Today’s write-up and photographs of Larix lyallii are courtesy of Bryant, BPotD work-study student. He writes:
These subalpine (or alpine) larches were photographed on the northeast face of Mount Frosty in British Columbia’s E.C. Manning Provincial Park. Larix lyallii is one of my personal favorites for its unusual characteristics and its ability to survive higher altitudes and harsher conditions than most other conifers. Larix is one of the few genera of deciduous conifers (other deciduous conifers). In early/mid-September through early/mid-October in British Columbia, this species changes colour from green to a stunning golden-yellow. Larix lyallii grows in upper montane zones that would otherwise be considered alpine tundra (usually above the treeline of evergreen conifers), as well as on exposed rock outcrops. Its native range follows high alpine environments in southern (primarily southeast) British Columbia, southwestern Alberta and northern Washington, Idaho and Montana (distribution map).
Although trees of Larix lyallii are stunted by the long and harsh winters they endure, their trunks typically remain straight and upright (compared to displaying characteristics of Krummholz formation often seen among subalpine evergreen conifers). This is largely due to the deciduous characteristic, which helps to reduce the effects of winter desiccation and snow loading. The extreme hardiness of this species has helped it to become one of the longer lived species of conifer, with the known record holder being an individual 1,917 years old in Kananaskis, Alberta as of 2012!
Morphologically, Larix lyallii can grow up to 31m tall with a diameter at breast height of 215cm.
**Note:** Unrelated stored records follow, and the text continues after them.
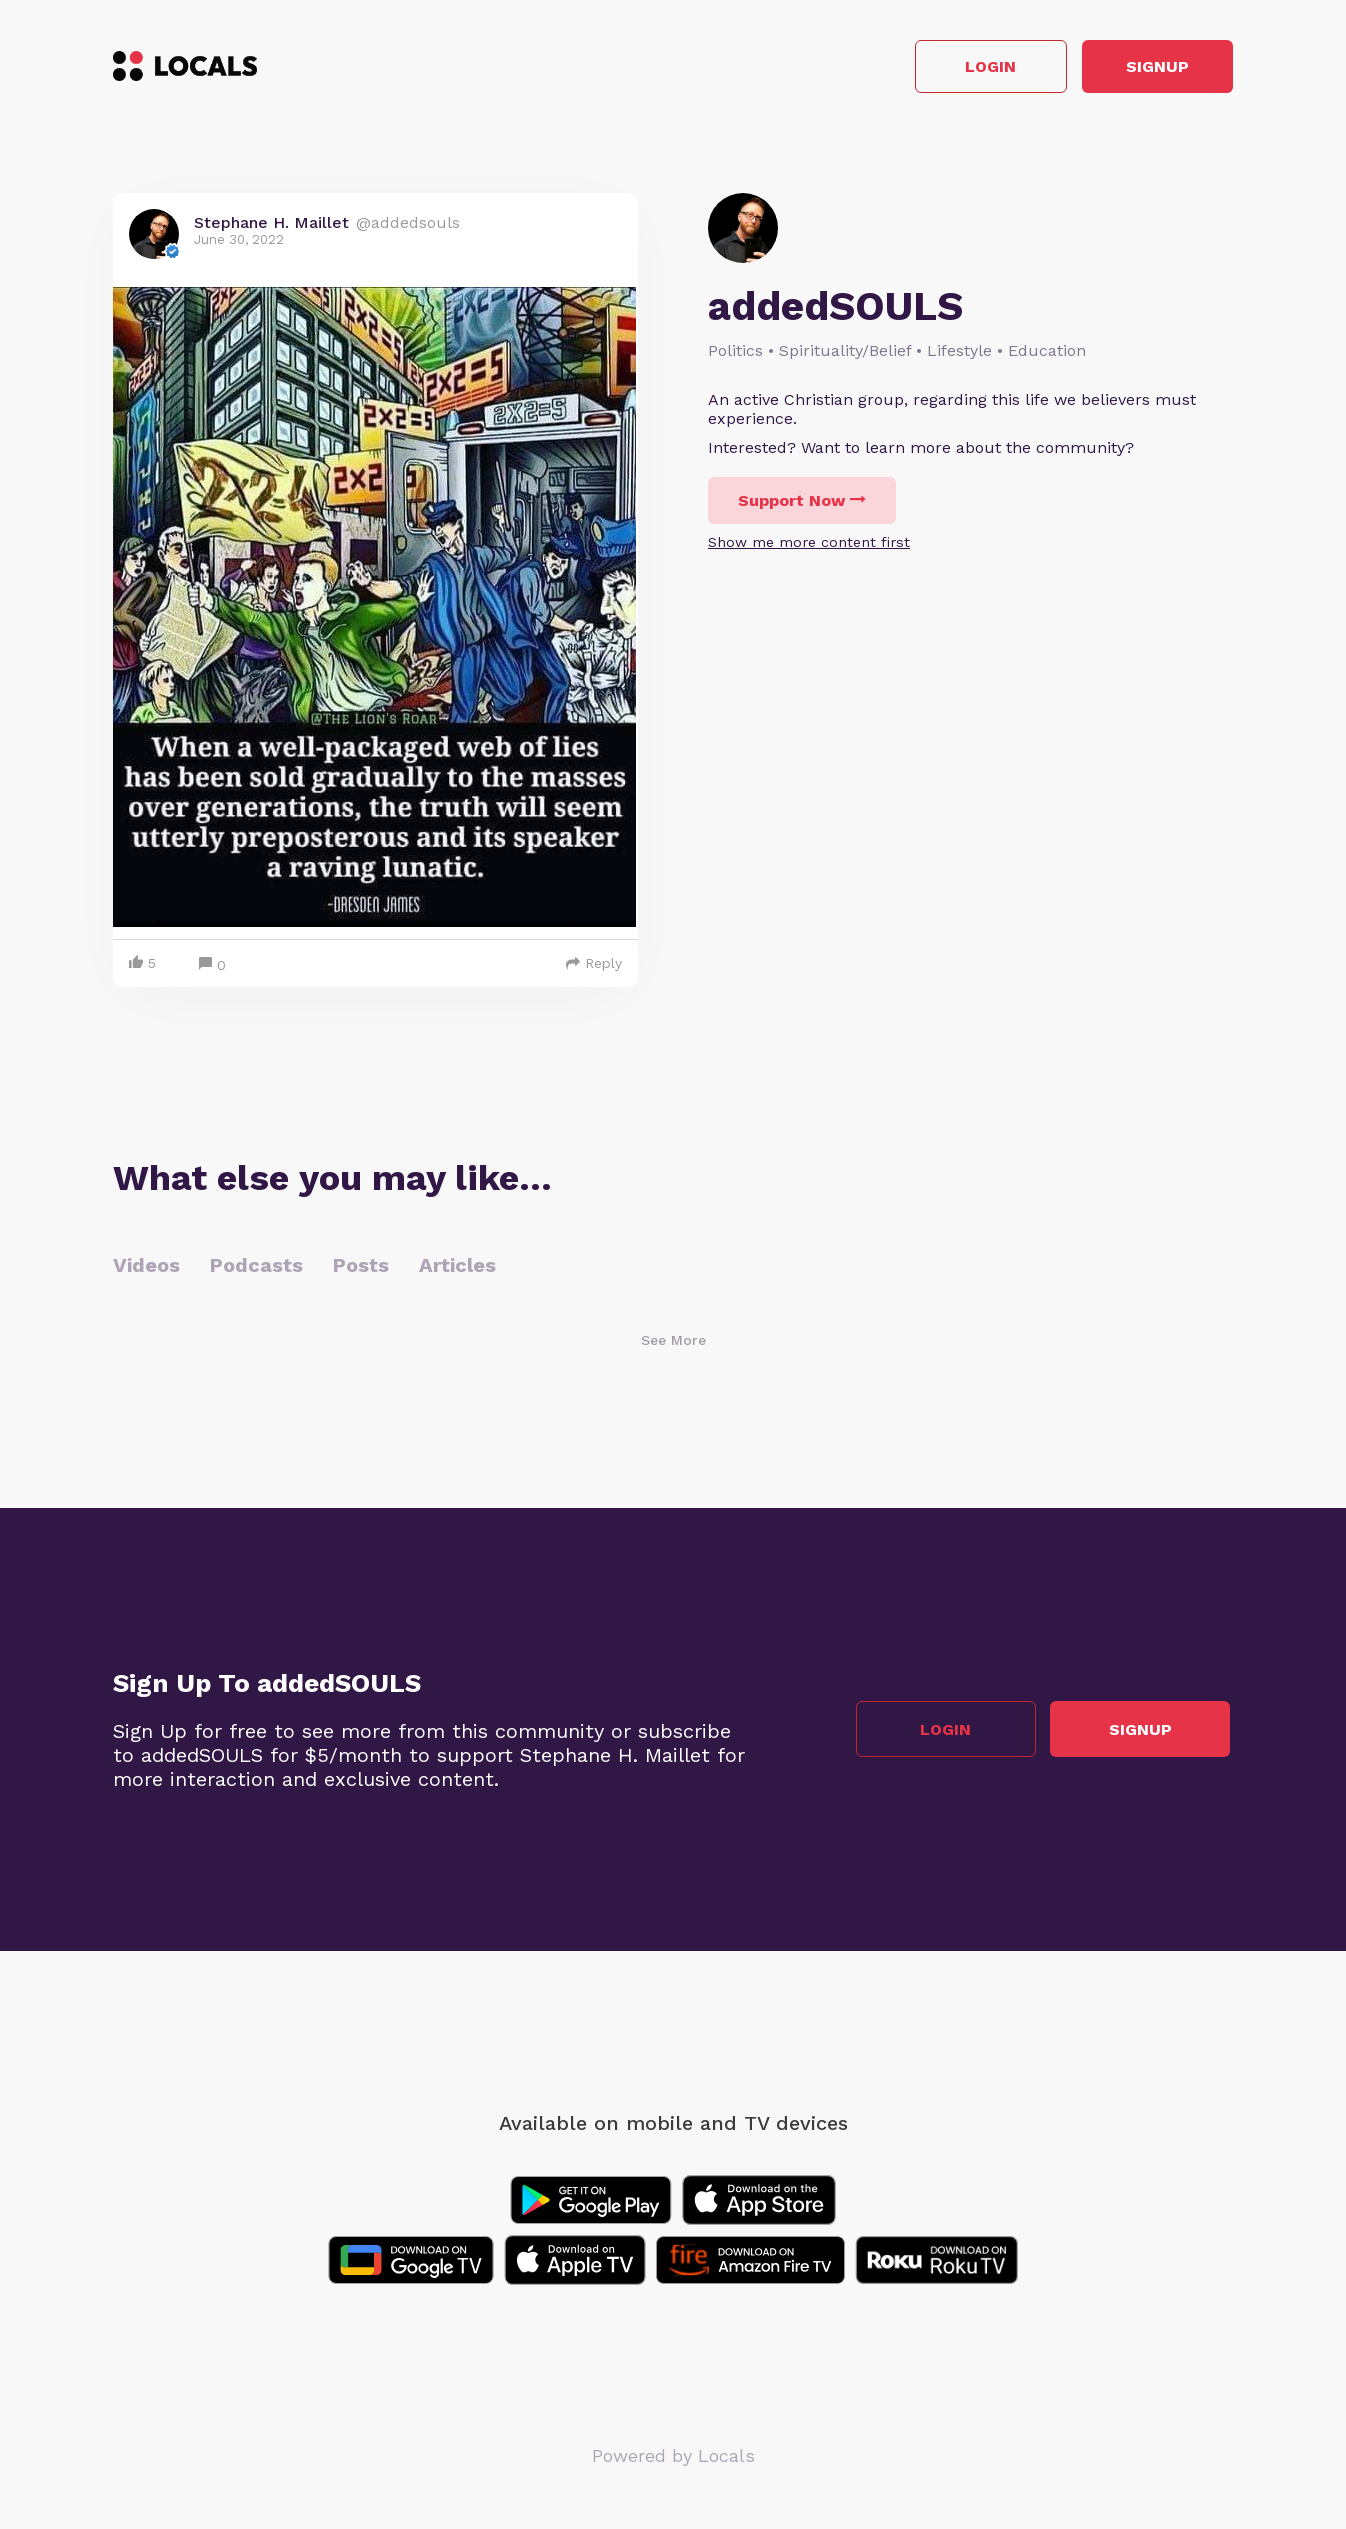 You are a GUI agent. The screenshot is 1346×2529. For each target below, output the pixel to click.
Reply (594, 966)
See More (673, 1343)
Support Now (802, 503)
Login (948, 68)
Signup (1143, 68)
As one might expect, larger specimens are generally found at lower elevations. The needles are quadrangular and grow in bunches of 30-40 atop abaxially keeled short shoots. They tend to grow in moist immature/rocky soil that is well drained. Plants grow at elevations between 1,900 and 2,380 metres, with slightly lower elevations in the North Cascades (1,830 to 2290m). Larix lyallii may also grow in association with Pinus albicaulis (whitebark pine), Abies lasiocarpa (subalpine fir), and Picea engelmannii (Englemann spruce) at the upper limits of their elevational distributions.